L’imprenditore napoletano Alfredo Romeo, arrestato con l’accusa di aver corrotto Marco Gasparri, dirigente Consip. Romeo puntava ad ottenere una corsia preferenziale per partecipare alla gara per la gestione degli appalti pubblici, valore complessivo di 2 miliardi e 700 milioni, indetta dalla Consip. Gasparri ha confessato di aver ricevuto da Romeo tangenti per 100 mila euro.
Quali elementi restano contro Tiziano Renzi?
Le intercettazioni del faccendiere Carlo Russo in cui sostiene di poter intercedere presso il padre dell’ex premier per aiutare Alfredo Romeo. E la testimonianza dell’amministratore delegato Consip Luigi Marroni che ha dichiarato: «Tiziano Renzi mi chiese di ricevere il suo amico imprenditore Carlo Russo che voleva partecipare a delle gare indette da Consip.

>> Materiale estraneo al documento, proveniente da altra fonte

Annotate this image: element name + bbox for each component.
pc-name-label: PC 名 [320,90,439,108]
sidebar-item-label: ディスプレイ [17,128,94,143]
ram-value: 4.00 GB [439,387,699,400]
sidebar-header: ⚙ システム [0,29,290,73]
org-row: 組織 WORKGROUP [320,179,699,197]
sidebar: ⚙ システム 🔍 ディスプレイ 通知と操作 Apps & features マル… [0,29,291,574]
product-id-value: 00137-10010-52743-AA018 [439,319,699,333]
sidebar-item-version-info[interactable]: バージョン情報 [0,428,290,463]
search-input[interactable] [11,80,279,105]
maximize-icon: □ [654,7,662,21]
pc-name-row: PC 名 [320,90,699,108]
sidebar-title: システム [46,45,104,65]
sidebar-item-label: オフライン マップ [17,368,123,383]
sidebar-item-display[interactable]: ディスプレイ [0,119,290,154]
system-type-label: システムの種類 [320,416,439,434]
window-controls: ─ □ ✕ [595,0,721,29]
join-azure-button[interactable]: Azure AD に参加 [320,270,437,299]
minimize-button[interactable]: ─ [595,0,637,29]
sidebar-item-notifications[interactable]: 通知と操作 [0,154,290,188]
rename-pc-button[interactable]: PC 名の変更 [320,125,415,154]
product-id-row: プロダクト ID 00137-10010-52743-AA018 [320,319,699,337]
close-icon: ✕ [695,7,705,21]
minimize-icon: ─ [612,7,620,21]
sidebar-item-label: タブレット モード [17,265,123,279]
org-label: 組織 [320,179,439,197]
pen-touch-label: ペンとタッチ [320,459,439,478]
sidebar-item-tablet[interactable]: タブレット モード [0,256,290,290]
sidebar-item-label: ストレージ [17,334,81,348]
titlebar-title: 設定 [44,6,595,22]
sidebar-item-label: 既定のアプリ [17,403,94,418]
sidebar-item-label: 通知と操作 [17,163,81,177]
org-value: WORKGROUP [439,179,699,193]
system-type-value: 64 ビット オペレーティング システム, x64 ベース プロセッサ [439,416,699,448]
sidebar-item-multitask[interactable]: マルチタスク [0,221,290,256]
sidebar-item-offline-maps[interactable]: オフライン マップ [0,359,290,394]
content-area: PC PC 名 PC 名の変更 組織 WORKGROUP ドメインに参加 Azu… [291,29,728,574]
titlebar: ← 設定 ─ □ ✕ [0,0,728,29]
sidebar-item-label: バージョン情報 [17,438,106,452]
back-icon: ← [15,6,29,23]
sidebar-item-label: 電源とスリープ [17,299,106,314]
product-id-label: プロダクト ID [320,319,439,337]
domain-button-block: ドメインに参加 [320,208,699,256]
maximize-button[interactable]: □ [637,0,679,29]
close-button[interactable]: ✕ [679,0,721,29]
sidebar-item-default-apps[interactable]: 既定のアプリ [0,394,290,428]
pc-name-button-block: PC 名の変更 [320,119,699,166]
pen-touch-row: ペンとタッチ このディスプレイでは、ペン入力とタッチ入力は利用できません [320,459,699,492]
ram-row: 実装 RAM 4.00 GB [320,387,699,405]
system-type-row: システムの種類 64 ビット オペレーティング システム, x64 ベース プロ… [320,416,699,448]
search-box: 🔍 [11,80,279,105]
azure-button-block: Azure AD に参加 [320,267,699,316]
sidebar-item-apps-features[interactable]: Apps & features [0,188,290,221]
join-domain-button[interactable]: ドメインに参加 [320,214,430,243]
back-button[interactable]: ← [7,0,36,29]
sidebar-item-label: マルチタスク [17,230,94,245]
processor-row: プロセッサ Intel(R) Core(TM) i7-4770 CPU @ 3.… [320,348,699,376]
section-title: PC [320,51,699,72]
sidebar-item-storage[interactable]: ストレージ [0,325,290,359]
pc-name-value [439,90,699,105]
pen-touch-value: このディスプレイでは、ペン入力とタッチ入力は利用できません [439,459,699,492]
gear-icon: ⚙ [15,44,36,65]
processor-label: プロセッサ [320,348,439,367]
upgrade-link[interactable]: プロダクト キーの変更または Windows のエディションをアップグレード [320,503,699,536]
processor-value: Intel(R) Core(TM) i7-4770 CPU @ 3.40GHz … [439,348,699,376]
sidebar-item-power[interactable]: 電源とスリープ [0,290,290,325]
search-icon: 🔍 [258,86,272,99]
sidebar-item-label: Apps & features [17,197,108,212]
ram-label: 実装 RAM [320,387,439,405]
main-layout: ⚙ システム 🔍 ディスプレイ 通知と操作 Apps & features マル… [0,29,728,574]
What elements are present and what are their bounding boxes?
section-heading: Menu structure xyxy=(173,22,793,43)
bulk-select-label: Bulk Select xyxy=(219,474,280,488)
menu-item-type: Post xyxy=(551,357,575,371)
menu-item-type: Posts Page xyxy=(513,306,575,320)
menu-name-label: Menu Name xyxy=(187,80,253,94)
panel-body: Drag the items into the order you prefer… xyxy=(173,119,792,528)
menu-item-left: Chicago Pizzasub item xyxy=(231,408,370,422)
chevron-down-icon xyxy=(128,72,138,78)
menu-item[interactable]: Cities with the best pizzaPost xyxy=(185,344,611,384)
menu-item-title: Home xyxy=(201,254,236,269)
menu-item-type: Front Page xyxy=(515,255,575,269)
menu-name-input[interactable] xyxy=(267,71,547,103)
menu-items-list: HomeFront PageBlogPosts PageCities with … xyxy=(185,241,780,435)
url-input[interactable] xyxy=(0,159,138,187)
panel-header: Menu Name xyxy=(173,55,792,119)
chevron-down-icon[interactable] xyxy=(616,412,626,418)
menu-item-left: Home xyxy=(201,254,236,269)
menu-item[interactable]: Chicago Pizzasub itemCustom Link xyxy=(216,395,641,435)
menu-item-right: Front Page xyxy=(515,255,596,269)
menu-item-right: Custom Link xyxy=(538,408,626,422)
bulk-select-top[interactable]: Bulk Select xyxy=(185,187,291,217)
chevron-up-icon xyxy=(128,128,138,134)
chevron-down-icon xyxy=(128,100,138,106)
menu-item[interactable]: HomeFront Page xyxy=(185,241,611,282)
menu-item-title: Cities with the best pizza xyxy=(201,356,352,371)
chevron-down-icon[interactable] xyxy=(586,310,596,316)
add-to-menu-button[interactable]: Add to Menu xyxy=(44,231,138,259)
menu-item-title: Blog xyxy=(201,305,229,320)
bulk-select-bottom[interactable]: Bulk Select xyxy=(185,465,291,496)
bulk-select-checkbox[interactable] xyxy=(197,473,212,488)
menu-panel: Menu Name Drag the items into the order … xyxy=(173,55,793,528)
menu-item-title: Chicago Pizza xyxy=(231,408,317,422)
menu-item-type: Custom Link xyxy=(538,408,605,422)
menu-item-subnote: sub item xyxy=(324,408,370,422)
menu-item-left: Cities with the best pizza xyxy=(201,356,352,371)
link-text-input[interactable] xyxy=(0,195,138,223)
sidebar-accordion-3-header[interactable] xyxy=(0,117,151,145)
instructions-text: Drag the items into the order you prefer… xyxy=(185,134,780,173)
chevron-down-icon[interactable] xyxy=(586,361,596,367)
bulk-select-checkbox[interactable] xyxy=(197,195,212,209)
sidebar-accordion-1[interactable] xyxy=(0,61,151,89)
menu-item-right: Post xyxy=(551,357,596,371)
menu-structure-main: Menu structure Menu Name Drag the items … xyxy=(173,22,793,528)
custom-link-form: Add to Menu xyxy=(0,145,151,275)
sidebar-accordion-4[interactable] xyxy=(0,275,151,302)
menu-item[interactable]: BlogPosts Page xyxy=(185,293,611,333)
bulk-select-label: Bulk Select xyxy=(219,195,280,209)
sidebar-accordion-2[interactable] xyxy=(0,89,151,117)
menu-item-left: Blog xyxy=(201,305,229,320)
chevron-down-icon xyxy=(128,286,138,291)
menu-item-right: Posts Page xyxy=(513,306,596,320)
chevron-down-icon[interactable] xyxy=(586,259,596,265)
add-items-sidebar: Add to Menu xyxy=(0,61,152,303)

Tiziano Renzi mi chiese di fare il possibile per assecondare le richieste di Russo». Ci sono inoltre i pizzini di Romeo,recuperati tra i rifiuti dal Noe, in cui accanto alla cifra 30 mila euro al mese c’è una T.
Il ruolo di Russo è tirato in ballo altrove?

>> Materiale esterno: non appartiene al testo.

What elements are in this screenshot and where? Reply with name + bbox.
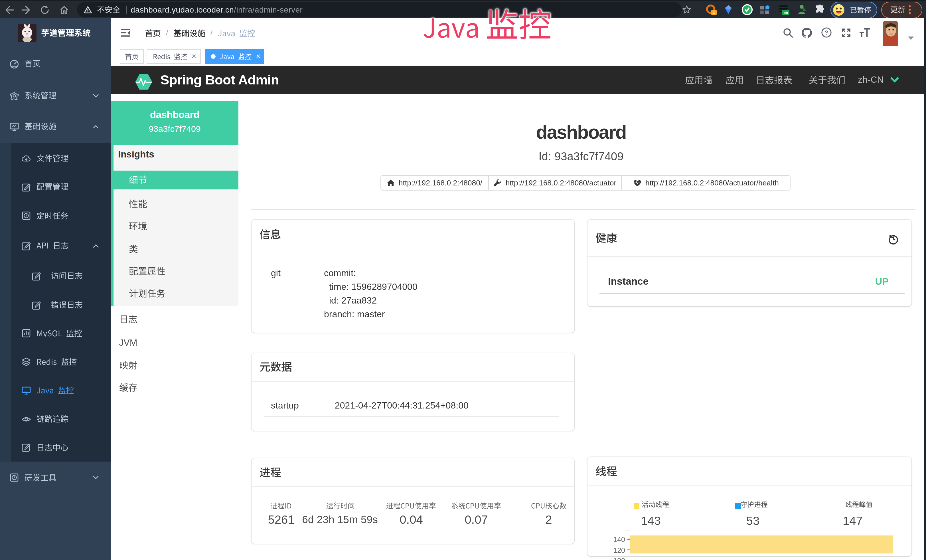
svg-text:?: ? <box>825 29 828 36</box>
svg-text:on: on <box>784 10 788 15</box>
svg-text:1: 1 <box>713 10 715 15</box>
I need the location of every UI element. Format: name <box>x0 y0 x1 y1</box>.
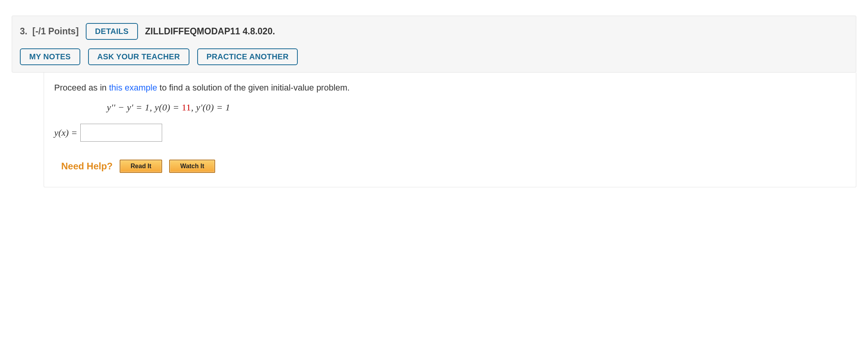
question-header: 3. [-/1 Points] DETAILS ZILLDIFFEQMODAP1… <box>12 16 856 73</box>
example-link[interactable]: this example <box>109 83 157 92</box>
instruction-pre: Proceed as in <box>54 83 109 92</box>
answer-row: y(x) = <box>54 124 846 142</box>
practice-another-button[interactable]: PRACTICE ANOTHER <box>197 48 298 65</box>
question-number: 3. <box>20 26 27 36</box>
answer-input[interactable] <box>80 124 162 142</box>
instruction-text: Proceed as in this example to find a sol… <box>54 83 846 93</box>
equation: y'' − y' = 1, y(0) = 11, y'(0) = 1 <box>107 102 846 113</box>
ask-teacher-button[interactable]: ASK YOUR TEACHER <box>88 48 189 65</box>
equation-part1: y'' − y' = 1, y(0) = <box>107 102 182 112</box>
answer-label: y(x) = <box>54 128 77 138</box>
help-row: Need Help? Read It Watch It <box>61 160 846 173</box>
watch-it-button[interactable]: Watch It <box>169 160 215 173</box>
textbook-reference: ZILLDIFFEQMODAP11 4.8.020. <box>145 26 275 37</box>
instruction-post: to find a solution of the given initial-… <box>157 83 350 92</box>
question-body: Proceed as in this example to find a sol… <box>44 73 856 187</box>
header-top-row: 3. [-/1 Points] DETAILS ZILLDIFFEQMODAP1… <box>20 23 848 40</box>
my-notes-button[interactable]: MY NOTES <box>20 48 80 65</box>
details-button[interactable]: DETAILS <box>86 23 138 40</box>
read-it-button[interactable]: Read It <box>120 160 162 173</box>
need-help-label: Need Help? <box>61 161 113 172</box>
equation-part2: , y'(0) = 1 <box>191 102 230 112</box>
equation-red-value: 11 <box>182 102 191 112</box>
header-second-row: MY NOTES ASK YOUR TEACHER PRACTICE ANOTH… <box>20 48 848 65</box>
question-points: 3. [-/1 Points] <box>20 26 79 37</box>
points-text: [-/1 Points] <box>32 26 79 36</box>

Sì, dagli sms tra il governatore della Puglia Michele Emiliano e il ministro dello sport Luca Lotti. Emiliano, nell’ottobre 2014, chiedeva a Lotti se doveva accettare la richiesta d’incontro avanzata da Russo e Lotti rispondeva: «Ha un buon giro ed è inserito nel mondo della farmaceutica. Se lo incontri per 10 minuti non perdi il tuo tempo». Ma l’incontro non avvenne.
Chi tira in ballo Lotti?
Marroni e il presidente di Publiacqua Filippo Vannoni sostengono di essere stati informati da Lotti su inchiesta Consip. Il ministro è indagato per fuga di notizie, come il comandante generale dell’Arma Del Sette e il generale Saltalamacchia.